(Respite II Dillion Falls, acyrlic,16×40 by Sue Lion-Manley)
Sue Lyon-Manley is well known in our community as a plein air artist and art workshop coordinator through her business, Cascade Fine Art Workshops. When the pandemic arrived in 2019 and shut down everything, including her workshops, she also experienced some life-changing events, such as family issues and illness, that could have brought her creativity to a standstill. Happily, she was able to focus on the positive outcomes of these events and find ways to refresh her approach to art. Red Chair Gallery is showcasing her new paintings this month.
“I believe that we have to keep trying and confront our problems with constructive solutions or our lives will continue to be miserable,” Lyon-Manley says. The pandemic did have some positive effects, she notes, such as families and friends learning to support one another. “We had to figure out what was really important to us and how to protect it.”
During this trying time, Lyon-Manley was able to focus on the positive side of having painting in her life. “And lucky me, I can simply walk out my door and be inspired by the Central Oregon landscape.” As a member of Plein Air Painters of Oregon, she joined other members to paint together on location throughout the pandemic with everyone staying at least six feet apart. She also participated in some Zoom workshops, “to keep the creative juices flowing.”
Plein air paintings are traditionally on the small side, due to the difficulty of using large supports (canvases, boards), and carrying other equipment into the field. Now Lyon-Manley is bringing her outdoor work back to the studio and enlarging it while capturing the emotion that drove her to paint the scene in the field. Pastel was her sole medium for years, but today she is experimenting with other mediums including oil and acrylic. Along with working bigger, she is “pushing my plein air work to a more impressionistic or abstract tone,” she explains.

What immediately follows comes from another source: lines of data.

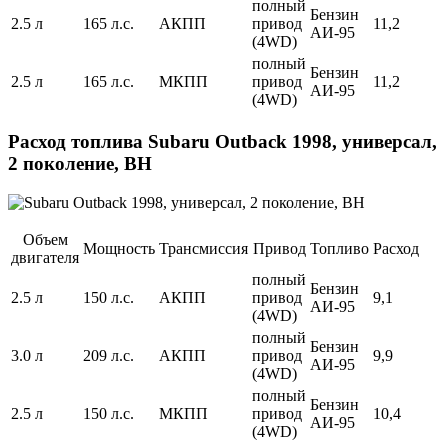
полный
Бензин
2.5 л
165 л.с.
АКПП
привод
11,2
АИ-95
(4WD)
полный
Бензин
2.5 л
165 л.с.
МКПП
привод
11,2
АИ-95
(4WD)
Расход топлива Subaru Outback 1998, универсал,
2 поколение, BH
Объем
Мощность
Трансмиссия
Привод
Топливо
Расход
двигателя
полный
Бензин
2.5 л
150 л.с.
АКПП
привод
9,1
АИ-95
(4WD)
полный
Бензин
3.0 л
209 л.с.
АКПП
привод
9,9
АИ-95
(4WD)
полный
Бензин
2.5 л
150 л.с.
МКПП
привод
10,4
АИ-95
(4WD)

For many years, Lyon-Manley has invited noted artists to Bend to teach workshops through her business, Cascade Fine Art Workshops. After a hiatus during the pandemic, she cautiously resumed hosting in-person workshops this summer after the guidelines were relaxed in July. The atmosphere in the first workshop was charged with optimism and excitement, she says, with participants connecting with one another and immersing themselves in their painting, even when working six feet apart and wearing masks when necessary. Now with Oregon’s stricter rules, she is requiring participants to show proof of vaccination or of a recent COVID test in order to partake in person, like other local event organizers are doing. Others may be able to join via Zoom. Overwhelmingly, the artists are thanking her for protecting them, she says. “It’s heartwarming to see that the pandemic isn’t going to stop these creative people from getting back to their work!”